Sampada Deglurkar, Michael Lim, Johnathan Tucker, Zachary Sunberg, Aleksandra Faust, Claire Tomlin.

Bottom Line Up Front

I rate this 8.1

More, smaller, models trained to their own goals end up being more efficient and robust. This is… close to what I was attempting, but I think my “produce an image” thing was insane. Next step: go find this thing and see how it is proposing particles. I think I may be able to adapt this so that I’m keeping a bunch of unrelated particles alive and just deciding which ones to kill.

Summary

Uncertainty under both sensing and planning. Finding an optimal POMDP policy is computationally demanding, often intractable, due to the uncertainty introduced by imperfect observations. “Continuous POMDPs” denote continuous state, aciton, and observation spaces. GANs are better than Autoencoders. In our MCTS planner, GANs G propose P state particles given current observation.

Ground truth state information is available to the planner during training, but not during testing.

POMCPOW and friends use weighted collections of particles to represent complex beliefs.

Instead of end-to-end, use a basket of model components.

Differentiable Particle Filtering

Learn two neural network based models: 1) Observation Density, and 2) Particle Proposer.
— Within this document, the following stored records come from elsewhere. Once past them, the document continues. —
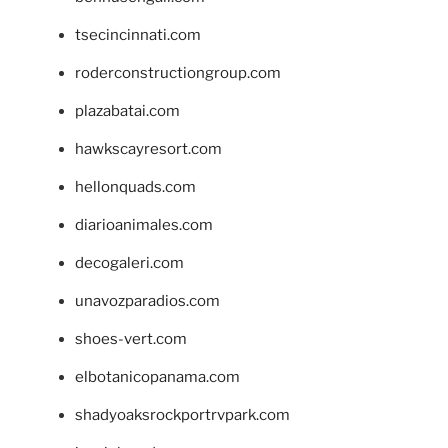
tsecincinnati.com
roderconstructiongroup.com
plazabatai.com
hawkscayresort.com
hellonquads.com
diarioanimales.com
decogaleri.com
unavozparadios.com
shoes-vert.com
elbotanicopanama.com
shadyoaksrockportrvpark.com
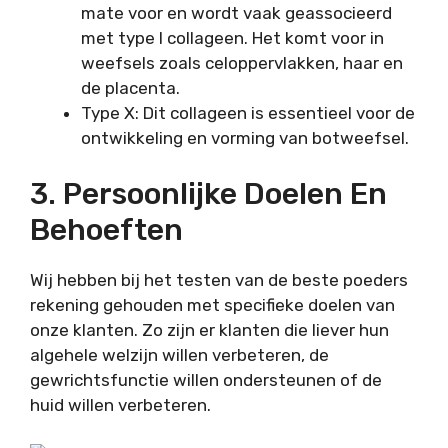
mate voor en wordt vaak geassocieerd
met type I collageen. Het komt voor in
weefsels zoals celoppervlakken, haar en
de placenta.
Type X: Dit collageen is essentieel voor de
ontwikkeling en vorming van botweefsel.
3. Persoonlijke Doelen En
Behoeften
Wij hebben bij het testen van de beste poeders
rekening gehouden met specifieke doelen van
onze klanten. Zo zijn er klanten die liever hun
algehele welzijn willen verbeteren, de
gewrichtsfunctie willen ondersteunen of de
huid willen verbeteren.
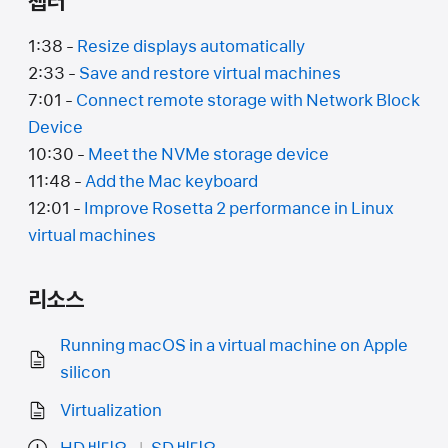
챕터
1:38 -
Resize displays automatically
2:33 -
Save and restore virtual machines
7:01 -
Connect remote storage with Network Block
Device
10:30 -
Meet the NVMe storage device
11:48 -
Add the Mac keyboard
12:01 -
Improve Rosetta 2 performance in Linux
virtual machines
리소스
Running macOS in a virtual machine on Apple
silicon
Virtualization
HD 비디오
SD 비디오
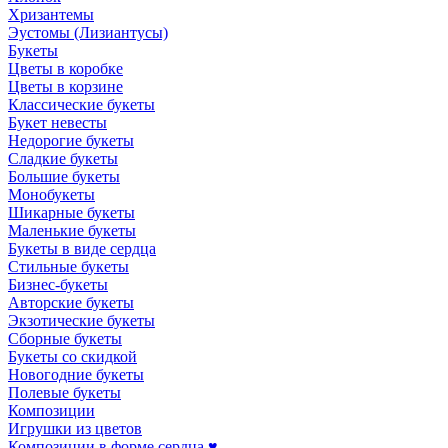
Хризантемы
Эустомы (Лизиантусы)
Букеты
Цветы в коробке
Цветы в корзине
Классические букеты
Букет невесты
Недорогие букеты
Сладкие букеты
Большие букеты
Монобукеты
Шикарные букеты
Маленькие букеты
Букеты в виде сердца
Стильные букеты
Бизнес-букеты
Авторские букеты
Экзотические букеты
Сборные букеты
Букеты со скидкой
Новогодние букеты
Полевые букеты
Композиции
Игрушки из цветов
Композиции в форме сердца ♥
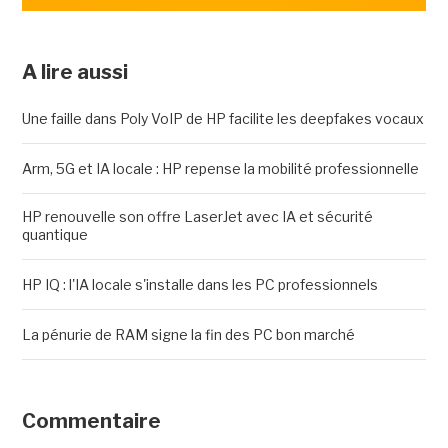
A lire aussi
Une faille dans Poly VoIP de HP facilite les deepfakes vocaux
Arm, 5G et IA locale : HP repense la mobilité professionnelle
HP renouvelle son offre LaserJet avec IA et sécurité
quantique
HP IQ : l'IA locale s'installe dans les PC professionnels
La pénurie de RAM signe la fin des PC bon marché
Commentaire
Assume transition model is known (could be a physical system), could also learn T.

Filtering Procedure

  1. Agent takes a step with an action chosen by planner.
  2. Agent updates predicted states with transition model T.
  3. Observation o_t is obtained from environment is fed into observation density Z_theta
  4. Update likelihood weights of each particle.
  5. Particle proposer P proposes plausible particles.

MCTS

For online planning, Particle Filter Trees-Double progressive Widening algorithm. Easy to implement. Vectorizes particle filtering. D8 action space, however “could work with continuous action space in principle”. (Press X to doubt)

Learn a deep generative model that generates an observation given a state? They use Conditional Variational Autoencoder (CVAE Sohn et al 2015) after some experiments.

State, Action, Observations are pre-collected. Belief can be sampled on the fly. Z_theta and P_phi are trained with adversarial objectives. Z_theta is discriminator that gives higher likelihood to states that are more likely for a given observation. P_phi proposes plausible state particles for a given observation. Transform it from a reinforcement learning problem to a compositional learning problem. Training each model is framed as an unsupervised learning problem.

Experiments

First: Measure a wall and move to the corner task, Visual-Tree-Search requeres less than half the time of other planners. Good balance of offline training and online planning.

Second: Light-Dark variant using 32x32x3 RGB photos with some pixels ‘Salt and Pepper’d out in the ‘dark’ region. Visual-Tree-Search is again the best.

They then move around traps, I guess because it has T baked in the Visual-Tree-Search doesn’t need anything to cope with this? They swap noise models and find that Visual-Tree-Search is fine with this too.